Record set
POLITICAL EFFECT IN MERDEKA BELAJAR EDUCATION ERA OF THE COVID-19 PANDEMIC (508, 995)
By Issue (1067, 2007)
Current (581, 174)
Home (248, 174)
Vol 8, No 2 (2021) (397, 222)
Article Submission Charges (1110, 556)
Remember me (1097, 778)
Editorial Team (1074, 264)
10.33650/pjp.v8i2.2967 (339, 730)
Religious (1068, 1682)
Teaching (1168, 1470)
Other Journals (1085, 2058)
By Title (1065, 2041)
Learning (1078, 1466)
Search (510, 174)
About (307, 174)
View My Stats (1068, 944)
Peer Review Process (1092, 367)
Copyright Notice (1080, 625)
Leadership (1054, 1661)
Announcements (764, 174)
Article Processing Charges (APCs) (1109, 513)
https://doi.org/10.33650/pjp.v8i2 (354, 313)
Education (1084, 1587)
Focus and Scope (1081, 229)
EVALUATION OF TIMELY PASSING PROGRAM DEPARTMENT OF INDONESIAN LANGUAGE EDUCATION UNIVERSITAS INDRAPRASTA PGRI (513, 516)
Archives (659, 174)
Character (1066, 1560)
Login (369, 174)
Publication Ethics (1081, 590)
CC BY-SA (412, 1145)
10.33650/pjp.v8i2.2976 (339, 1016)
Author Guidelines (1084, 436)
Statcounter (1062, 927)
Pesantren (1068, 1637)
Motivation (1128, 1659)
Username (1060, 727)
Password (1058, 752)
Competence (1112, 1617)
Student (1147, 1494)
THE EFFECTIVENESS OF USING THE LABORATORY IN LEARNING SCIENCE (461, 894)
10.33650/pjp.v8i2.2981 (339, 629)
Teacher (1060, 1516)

To do
From the entries above, say how many lines contain "Charges". Only the number is wanted.

Exercise output
2